*Requirement:*
Will you output the entries below exactly, skipping every image they contain?

*Input material:*
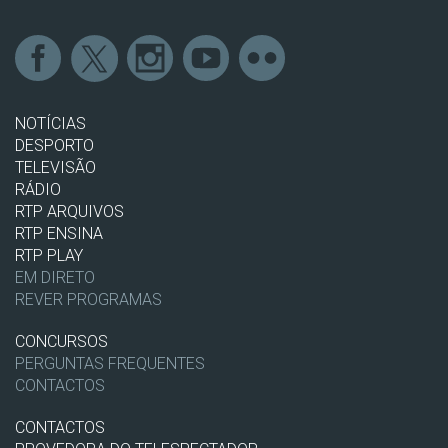
NOTÍCIAS
DESPORTO
TELEVISÃO
RÁDIO
RTP ARQUIVOS
RTP ENSINA
RTP PLAY
EM DIRETO
REVER PROGRAMAS
CONCURSOS
PERGUNTAS FREQUENTES
CONTACTOS
CONTACTOS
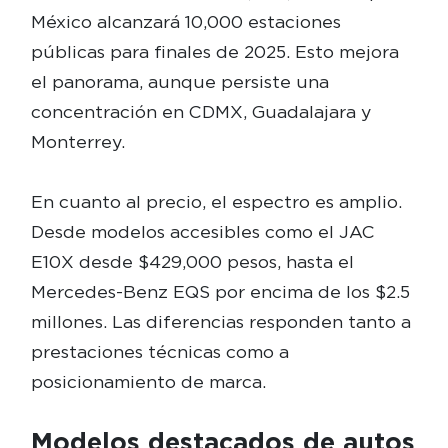
México alcanzará 10,000 estaciones
públicas para finales de 2025. Esto mejora
el panorama, aunque persiste una
concentración en CDMX, Guadalajara y
Monterrey.
En cuanto al precio, el espectro es amplio.
Desde modelos accesibles como el JAC
E10X desde $429,000 pesos, hasta el
Mercedes-Benz EQS por encima de los $2.5
millones. Las diferencias responden tanto a
prestaciones técnicas como a
posicionamiento de marca.
Modelos destacados de autos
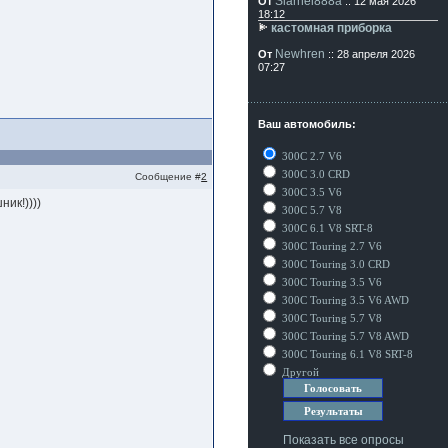
Siarhei888a
От
:: 12 мая 2026
18:12
кастомная приборка
Newhren
От
:: 28 апреля 2026
07:27
Ваш автомобиль:
300C 2.7 V6
300C 3.0 CRD
Сообщение #
2
300C 3.5 V6
ик!))))
300C 5.7 V8
300C 6.1 V8 SRT-8
300C Touring 2.7 V6
300C Touring 3.0 CRD
300C Touring 3.5 V6
300C Touring 3.5 V6 AWD
300C Touring 5.7 V8
300C Touring 5.7 V8 AWD
300C Touring 6.1 V8 SRT-8
Другой
Показать все опросы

*Exercise result:*
NOTÍCIAS
DESPORTO
TELEVISÃO
RÁDIO
RTP ARQUIVOS
RTP ENSINA
RTP PLAY
EM DIRETO
REVER PROGRAMAS
CONCURSOS
PERGUNTAS FREQUENTES
CONTACTOS
CONTACTOS
México alcanzará 10,000 estaciones
públicas para finales de 2025. Esto mejora
el panorama, aunque persiste una
concentración en CDMX, Guadalajara y
Monterrey.
En cuanto al precio, el espectro es amplio.
Desde modelos accesibles como el JAC
E10X desde $429,000 pesos, hasta el
Mercedes-Benz EQS por encima de los $2.5
millones. Las diferencias responden tanto a
prestaciones técnicas como a
posicionamiento de marca.
Modelos destacados de autos
Siarhei888a
От
:: 12 мая 2026
18:12
кастомная приборка
Newhren
От
:: 28 апреля 2026
07:27
Ваш автомобиль:
300C 2.7 V6
300C 3.0 CRD
Сообщение #
2
300C 3.5 V6
ик!))))
300C 5.7 V8
300C 6.1 V8 SRT-8
300C Touring 2.7 V6
300C Touring 3.0 CRD
300C Touring 3.5 V6
300C Touring 3.5 V6 AWD
300C Touring 5.7 V8
300C Touring 5.7 V8 AWD
300C Touring 6.1 V8 SRT-8
Другой
Показать все опросы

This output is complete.